# Set of Natural Numbers, Choice, Computer Programs

I am aware that the following question/discussion is ill-defined, and perhaps has more to do with philosophy than mathematics.

My brother and I were talking and the topic came to “picking a random natural number.” I told him that to my best knowledge, as well as to my logic, there is no such thing as picking a random natural number without setting an upper limit, such as picking a random natural number from the set of natural numbers. Further, I added that one cannot write a computer program that would pick a random natural number from the set of natural numbers. (For the sake of simplicity, the process of how “randomness” is determined, or whether perfect randomness can be achieved is out of discussion.)

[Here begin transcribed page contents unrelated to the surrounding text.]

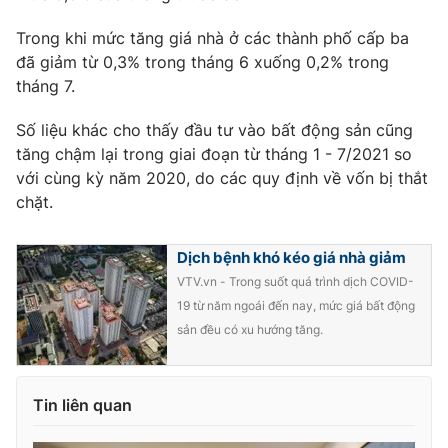
Trong khi mức tăng giá nhà ở các thành phố cấp ba
đã giảm từ 0,3% trong tháng 6 xuống 0,2% trong
tháng 7.
Số liệu khác cho thấy đầu tư vào bất động sản cũng
tăng chậm lại trong giai đoạn từ tháng 1 - 7/2021 so
với cùng kỳ năm 2020, do các quy định về vốn bị thắt
chặt.
Dịch bệnh khó kéo giá nhà giảm
VTV.vn - Trong suốt quá trình dịch COVID-
19 từ năm ngoái đến nay, mức giá bất động
sản đều có xu hướng tăng.
Tin liên quan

Then, the topic came to the probability of Person A and Person B picking the same natural number. And here is how I managed to confuse myself: Suppose A and B think of a natural number in any way they wish; they are even allowed to invent their own notations for very large numbers. What's the probability of A's choice being equal to B's choice?

Argument 1: The answer is not zero, because a human's capacity of picking a random natural number is not infinitely large.

Argument 2: The answer is lower than any given ratio, because one cannot set an upper limit to human imagination. (Whatever the limit, I say limit plus one, etc.) (Yet, human imagination is not infinite.)

My question: Is this discussion meaningful in any way? Does it belong to mathematics? Could it ever be possible to simulate the above discussion via a computer program? (That, is it theoretically possible to write a computer program such that one can never know the upper limit the program will output?)

With a nod to the Sapir–Whorf hypothesis, where words limit thought, most people are unfamiliar with number names above a trillion. Is anyone likely to guess 103 ‎quadrillion? So assuming a max of 999,999,999,999,999 + 1 for smart alecs that know the value of a google, my guess for a lower limit of the probability is $1$ in $10^{15}$ but would not be surprised if experiments found it as high as $1$ in $10^4$. It would depend on how the question was phrased and if volunteers were encouraged to think of "big" numbers.